Portada de la primera edición de la partitura del Quinteto de piano de César Franck en fa menor, 1880. Fuente: Wikipedia

 

Al escuchar estas obras, acaso por vez primera, las palabras de Proust pueden ser tan puntuales como alentadoras:

Con frecuencia –si se trata de una música un poco complicada que escuchamos por primera vez– no oímos nada. Y sin embargo, cuando más adelante me tocaron dos o tres veces dicha sonata, resultó que la conocía perfectamente. Por eso, no deja de ser apropiado que digamos “oír por primera vez”. Si de verdad no hubiésemos distinguido nada –como creíamos– en la primera audición, la segunda y la tercera serían en la misma medida primeras y no habría razón para que comprendiésemos algo más en la décima. Probablemente lo que falta la primera vez no es la comprensión, sino la memoria. Pues la nuestra es –respecto de la complejidad de las impresiones que debe arrostrar mientras escuchamos– ínfima, tan breve como la de un hombre que al dormir piensa mil cosas al instante olvidadas o que, por haber vuelto a medias a la infancia, no recuerda, un minuto después, lo que acaban de decirle.[1]

Y sí. A diferencia de la memoria ínfima, la prosa de Proust es perfecta en su revelación de la memoria y cuando imagina la sonata de Vinteuil nos apremia, en realidad, a escuchar una vez más la intensa música de Franck, en una descripción que parece invocar el inicio del tercer movimiento –Recitativo-fantasía– de la Sonata para piano y violín:

Al principio, había gozado tan sólo con la calidad material de los sonidos segregados por los instrumentos.

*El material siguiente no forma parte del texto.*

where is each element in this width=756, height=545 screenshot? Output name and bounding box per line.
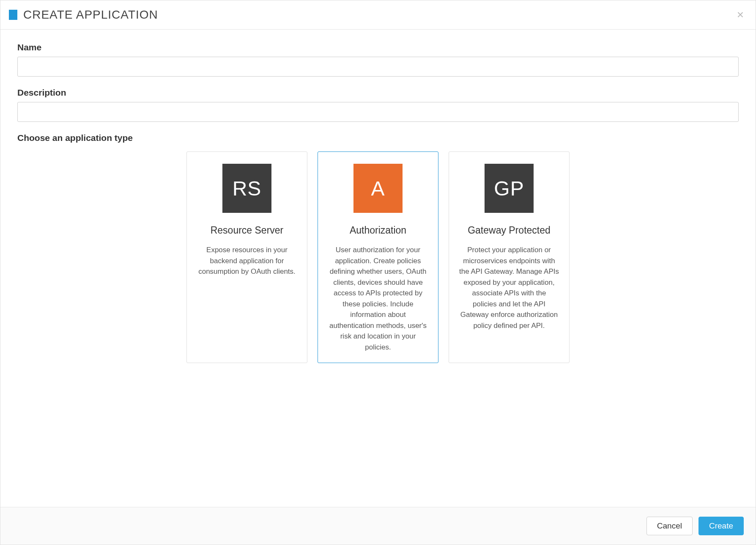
resource-server-icon: RS <box>222 164 271 213</box>
type-card-description: Protect your application or microservice… <box>457 245 561 331</box>
description-input[interactable] <box>17 102 739 122</box>
description-label: Description <box>17 88 739 98</box>
gateway-protected-icon: GP <box>485 164 534 213</box>
name-field-group: Name <box>17 42 739 77</box>
header-accent-bar <box>9 10 17 20</box>
modal-header-left: CREATE APPLICATION <box>9 8 158 22</box>
application-type-cards: RS Resource Server Expose resources in y… <box>17 151 739 363</box>
type-card-title: Gateway Protected <box>457 225 561 236</box>
type-card-description: Expose resources in your backend applica… <box>195 245 299 277</box>
authorization-icon-text: A <box>371 177 385 200</box>
type-card-resource-server[interactable]: RS Resource Server Expose resources in y… <box>186 151 307 363</box>
type-card-title: Authorization <box>326 225 430 236</box>
close-icon[interactable]: × <box>737 9 744 21</box>
resource-server-icon-text: RS <box>233 177 262 200</box>
gateway-protected-icon-text: GP <box>494 177 524 200</box>
modal-body: Name Description Choose an application t… <box>0 30 756 507</box>
type-card-description: User authorization for your application.… <box>326 245 430 352</box>
name-input[interactable] <box>17 57 739 77</box>
modal-header: CREATE APPLICATION × <box>0 0 756 30</box>
create-application-modal: CREATE APPLICATION × Name Description Ch… <box>0 0 756 545</box>
modal-footer: Cancel Create <box>0 507 756 545</box>
type-card-authorization[interactable]: A Authorization User authorization for y… <box>318 151 438 363</box>
type-card-title: Resource Server <box>195 225 299 236</box>
create-button[interactable]: Create <box>698 517 744 535</box>
name-label: Name <box>17 42 739 52</box>
type-card-gateway-protected[interactable]: GP Gateway Protected Protect your applic… <box>449 151 570 363</box>
modal-title: CREATE APPLICATION <box>23 8 158 22</box>
authorization-icon: A <box>353 164 403 213</box>
cancel-button[interactable]: Cancel <box>646 517 693 535</box>
description-field-group: Description <box>17 88 739 122</box>
application-type-section-label: Choose an application type <box>17 133 739 143</box>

Y había sido ya un gran placer, cuando, bajo la fina línea del violín –tenue, resistente, densa y rectora–, había visto de pronto intentar elevarse con un chapoteo líquido de la parte del piano –multiforme, indivisa, plana y entrechocada– como la malva agitación de las olas seducidas y bemoladas por la luz de la luna. Pero, en determinado momento, hechizado de pronto y sin poder distinguir claramente un contorno, atribuir un nombre a lo que le deleitaba, había intentado captar la frase o la armonía –no sabía bien– que pasaba y que –como ciertos olores de rosas que impregnan el húmedo aire del anochecer tienen la propiedad de dilatarnos las ventanas de la nariz– le había esponjado el alma…[2]

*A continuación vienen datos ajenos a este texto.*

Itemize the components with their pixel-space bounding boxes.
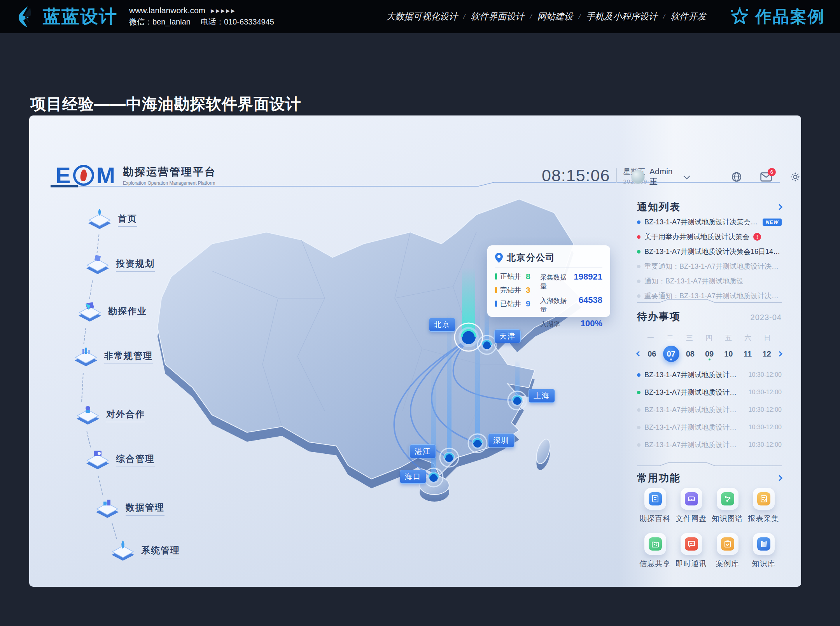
function-instant-message[interactable]: 即时通讯 bbox=[673, 533, 709, 569]
notifications-more-icon[interactable] bbox=[777, 204, 783, 210]
books-icon bbox=[757, 537, 770, 551]
stat-value: 64538 bbox=[579, 295, 602, 305]
sidebar-item-unconventional[interactable]: 非常规管理 bbox=[73, 346, 153, 368]
status-dot bbox=[637, 265, 640, 268]
page-title: 项目经验——中海油勘探软件界面设计 bbox=[30, 93, 301, 115]
function-label: 文件网盘 bbox=[676, 514, 707, 524]
todo-text: BZ-13-1-A7井测试地质设计决策会 bbox=[644, 423, 741, 432]
function-info-share[interactable]: 信息共享 bbox=[637, 533, 673, 569]
weekday: 一 bbox=[647, 333, 654, 343]
clock-time: 08:15:06 bbox=[542, 166, 610, 185]
function-case-library[interactable]: 案例库 bbox=[709, 533, 746, 569]
well-value: 9 bbox=[526, 299, 530, 308]
todo-time: 10:30-12:00 bbox=[749, 424, 782, 431]
notification-item[interactable]: BZ-13-1-A7井测试地质设计决策会16日14点开始 NEW bbox=[637, 217, 782, 227]
weekday: 二 bbox=[667, 333, 674, 343]
calendar-day[interactable]: 11 bbox=[740, 346, 756, 362]
function-encyclopedia[interactable]: 勘探百科 bbox=[637, 488, 673, 524]
city-label-beijing[interactable]: 北京 bbox=[429, 318, 455, 332]
todo-title: 待办事项 bbox=[637, 310, 681, 323]
calendar-day[interactable]: 06 bbox=[644, 346, 660, 362]
calendar-day[interactable]: 12 bbox=[759, 346, 775, 362]
drive-icon bbox=[685, 492, 698, 505]
sidebar-item-exploration[interactable]: 勘探作业 bbox=[77, 301, 147, 323]
site-nav-item-mobile[interactable]: 手机及小程序设计 bbox=[586, 10, 658, 23]
weekday: 六 bbox=[744, 333, 751, 343]
sidebar-item-home[interactable]: 首页 bbox=[87, 209, 137, 231]
city-label-haikou[interactable]: 海口 bbox=[400, 470, 426, 484]
site-nav-item-dev[interactable]: 软件开发 bbox=[670, 10, 706, 23]
calendar-day-selected[interactable]: 07 bbox=[663, 346, 679, 362]
popup-title: 北京分公司 bbox=[507, 252, 555, 264]
functions-title: 常用功能 bbox=[637, 471, 681, 485]
function-knowledge-base[interactable]: 知识库 bbox=[746, 533, 782, 569]
sidebar-item-label: 非常规管理 bbox=[104, 350, 153, 364]
nav-separator: / bbox=[663, 12, 665, 21]
todo-item[interactable]: BZ-13-1-A7井测试地质设计决策会... 10:30-12:00 bbox=[637, 370, 782, 379]
notification-list: BZ-13-1-A7井测试地质设计决策会16日14点开始 NEW 关于用举办井测… bbox=[637, 217, 782, 301]
notification-text: 通知：BZ-13-1-A7井测试地质设 bbox=[644, 276, 744, 286]
stat-row: 采集数据量 198921 bbox=[540, 272, 602, 291]
function-label: 知识库 bbox=[752, 559, 775, 569]
todo-item[interactable]: BZ-13-1-A7井测试地质设计决策会... 10:30-12:00 bbox=[637, 388, 782, 397]
calendar-next-icon[interactable] bbox=[777, 351, 782, 357]
notification-item[interactable]: 关于用举办井测试地质设计决策会 ! bbox=[637, 232, 782, 241]
star-pen-icon bbox=[730, 7, 750, 27]
site-nav-item-software-ui[interactable]: 软件界面设计 bbox=[471, 10, 524, 23]
notification-item[interactable]: 重要通知：BZ-13-1-A7井测试地质设计决策会16日14... bbox=[637, 262, 782, 271]
function-report-collect[interactable]: 报表采集 bbox=[746, 488, 782, 524]
city-label-shenzhen[interactable]: 深圳 bbox=[488, 434, 514, 448]
todo-item[interactable]: BZ-13-1-A7井测试地质设计决策会 10:30-12:00 bbox=[637, 405, 782, 414]
site-nav-item-website[interactable]: 网站建设 bbox=[537, 10, 573, 23]
calendar-day[interactable]: 08 bbox=[682, 346, 698, 362]
todo-time: 10:30-12:00 bbox=[749, 406, 782, 413]
function-knowledge-graph[interactable]: 知识图谱 bbox=[709, 488, 746, 524]
section-divider bbox=[637, 462, 782, 467]
site-nav-item-bigdata[interactable]: 大数据可视化设计 bbox=[386, 10, 458, 23]
calendar-day[interactable]: 09 bbox=[701, 346, 718, 362]
todo-list: BZ-13-1-A7井测试地质设计决策会... 10:30-12:00 BZ-1… bbox=[637, 370, 782, 449]
event-dot bbox=[709, 358, 710, 360]
calendar-day[interactable]: 10 bbox=[720, 346, 737, 362]
site-url[interactable]: www.lanlanwork.com bbox=[129, 6, 205, 15]
function-grid: 勘探百科 文件网盘 知识图谱 报表采集 bbox=[637, 488, 782, 569]
right-panel: 通知列表 BZ-13-1-A7井测试地质设计决策会16日14点开始 NEW 关于… bbox=[637, 115, 782, 587]
notification-item[interactable]: 通知：BZ-13-1-A7井测试地质设 bbox=[637, 276, 782, 286]
sidebar-item-label: 数据管理 bbox=[126, 502, 164, 516]
cases-link[interactable]: 作品案例 bbox=[730, 6, 825, 28]
function-label: 勘探百科 bbox=[640, 514, 671, 524]
status-dot bbox=[637, 408, 640, 412]
settings-button[interactable] bbox=[790, 171, 801, 183]
city-label-tianjin[interactable]: 天津 bbox=[494, 329, 521, 343]
todo-item[interactable]: BZ-13-1-A7井测试地质设计决策会 10:30-12:00 bbox=[637, 423, 782, 432]
status-dot bbox=[637, 294, 640, 298]
city-label-shanghai[interactable]: 上海 bbox=[528, 389, 555, 403]
city-label-zhanjiang[interactable]: 湛江 bbox=[410, 444, 436, 458]
todo-item[interactable]: BZ-13-1-A7井测试地质设计决策会 10:30-12:00 bbox=[637, 440, 782, 449]
well-label: 完钻井 bbox=[500, 285, 521, 295]
notification-text: BZ-13-1-A7井测试地质设计决策会16日14点开始 bbox=[644, 217, 759, 227]
sidebar-item-data[interactable]: 数据管理 bbox=[94, 498, 164, 519]
share-folder-icon bbox=[649, 537, 662, 551]
calendar-weekdays: 一 二 三 四 五 六 日 bbox=[647, 333, 771, 343]
function-label: 信息共享 bbox=[640, 559, 671, 569]
investment-3d-icon bbox=[85, 254, 110, 276]
well-value: 8 bbox=[526, 272, 530, 281]
sidebar-item-system[interactable]: 系统管理 bbox=[110, 540, 180, 562]
stat-row: 入湖数据量 64538 bbox=[540, 295, 602, 314]
sidebar-item-cooperation[interactable]: 对外合作 bbox=[75, 404, 145, 426]
site-contact-block: www.lanlanwork.com ▶▶▶▶▶ 微信：ben_lanlan 电… bbox=[129, 6, 274, 27]
notification-item[interactable]: BZ-13-1-A7井测试地质设计决策会16日14点开始！ bbox=[637, 247, 782, 256]
sidebar-item-comprehensive[interactable]: 综合管理 bbox=[85, 449, 155, 471]
functions-more-icon[interactable] bbox=[777, 475, 783, 481]
ecm-letters: E M bbox=[56, 162, 115, 188]
lanlan-logo-icon bbox=[15, 5, 37, 28]
weekday: 三 bbox=[686, 333, 693, 343]
notification-text: BZ-13-1-A7井测试地质设计决策会16日14点开始！ bbox=[644, 247, 782, 256]
site-logo[interactable]: 蓝蓝设计 bbox=[15, 5, 117, 29]
calendar-prev-icon[interactable] bbox=[636, 351, 642, 357]
sidebar-item-investment[interactable]: 投资规划 bbox=[85, 254, 155, 276]
stat-value: 198921 bbox=[574, 272, 602, 282]
function-file-drive[interactable]: 文件网盘 bbox=[673, 488, 709, 524]
cnooc-mark-icon bbox=[73, 165, 94, 186]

El ensanchamiento del alma, eso que la música de cámara de Franck inspiró a Proust, tiene que ver con la capacidad del arte para evocar, para despertar la memoria y disponer a los escuchas a un estado de conciencia e introspección. La música de Franck, esa música exquisita “bemolada por la luz de la luna”, “nos reveló un nuevo mundo de impresiones y emociones inexpresables”, escribió Proust en su recordación del compositor para la Revue Blanche en abril de 1893[3]. Y hoy, a doscientos años de su nacimiento, qué mejor que retornar a ella.

Retrato de César Franck, 1880, Biblioteca Pública de Nueva York. Fuente: Digital Collections NYPL.



[1] Marcel Proust, A la sombra de las muchachas en flor, traducción de Carlos Manzano, Barcelona, Editorial Lumen, 2001, pp. 111-112.

[2] Marcel Proust, Por la parte de Swann, traducción de Carlos Manzano, Barcelona, Editorial Lumen, 1999, pp. 227-228. 

[3] No he podido leer el original de Proust de esta recordación, pero aparece citada por Jean-Jacques Nattiez en su libro Proust as Musician, Cambridge, Cambridge University Press, 1989, pp. 92-93.

 

Ricardo Miranda realizó estudios de piano y teoría de la música en México e Inglaterra; y posee los grados de Maestro en Artes y Doctor en Musicología por la City University de Londres. Catedrático de Musicología en la Universidad Veracruzana, ha sido asimismo profesor invitado de diversas instituciones, entre ellas la Facultad de Filosofía y Letras de la Universidad Nacional Autónoma de México. Entre sus libros destacan El sonido de lo propio, José Rolón (1876-1945); Manuel M. Ponce, ensayo sobre su vida y obra; y Ecos, alientos y sonidos.